*TASK*:
The line bearing "2.1 Les présentes CGV s’appliquent", together with all lines after it to the end of the material, should be repeated exactly; leave out everything else.

*EXTRACTED INFORMATION*:

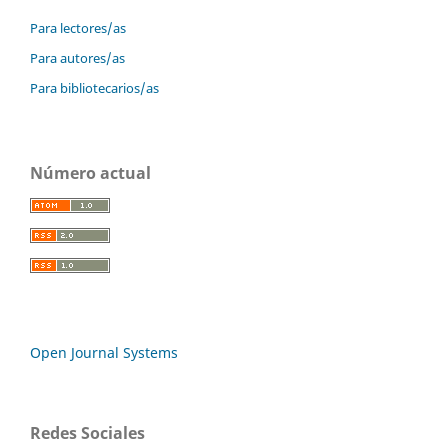
Para lectores/as
Para autores/as
Para bibliotecarios/as
Número actual
Open Journal Systems
Redes Sociales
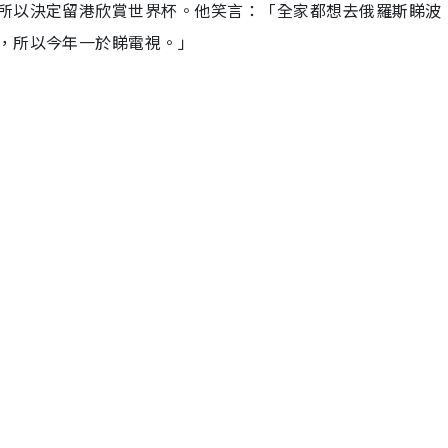
所以決定留港欣賞世界杯。他笑言：「全家都想去俄羅斯睇波
，所以今年一於睇電視。」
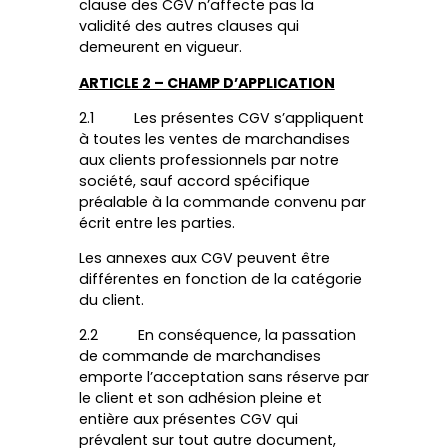
© 2026 France Frais
clause des CGV n’affecte pas la
validité des autres clauses qui
demeurent en vigueur.
ARTICLE 2 – CHAMP D’APPLICATION
2.1 Les présentes CGV s’appliquent
à toutes les ventes de marchandises
aux clients professionnels par notre
société, sauf accord spécifique
préalable à la commande convenu par
écrit entre les parties.
Les annexes aux CGV peuvent être
différentes en fonction de la catégorie
du client.
2.2 En conséquence, la passation
de commande de marchandises
emporte l’acceptation sans réserve par
le client et son adhésion pleine et
entière aux présentes CGV qui
prévalent sur tout autre document,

*ANSWER TO THIS EXERCISE*:
2.1 Les présentes CGV s’appliquent
à toutes les ventes de marchandises
aux clients professionnels par notre
société, sauf accord spécifique
préalable à la commande convenu par
écrit entre les parties.
Les annexes aux CGV peuvent être
différentes en fonction de la catégorie
du client.
2.2 En conséquence, la passation
de commande de marchandises
emporte l’acceptation sans réserve par
le client et son adhésion pleine et
entière aux présentes CGV qui
prévalent sur tout autre document,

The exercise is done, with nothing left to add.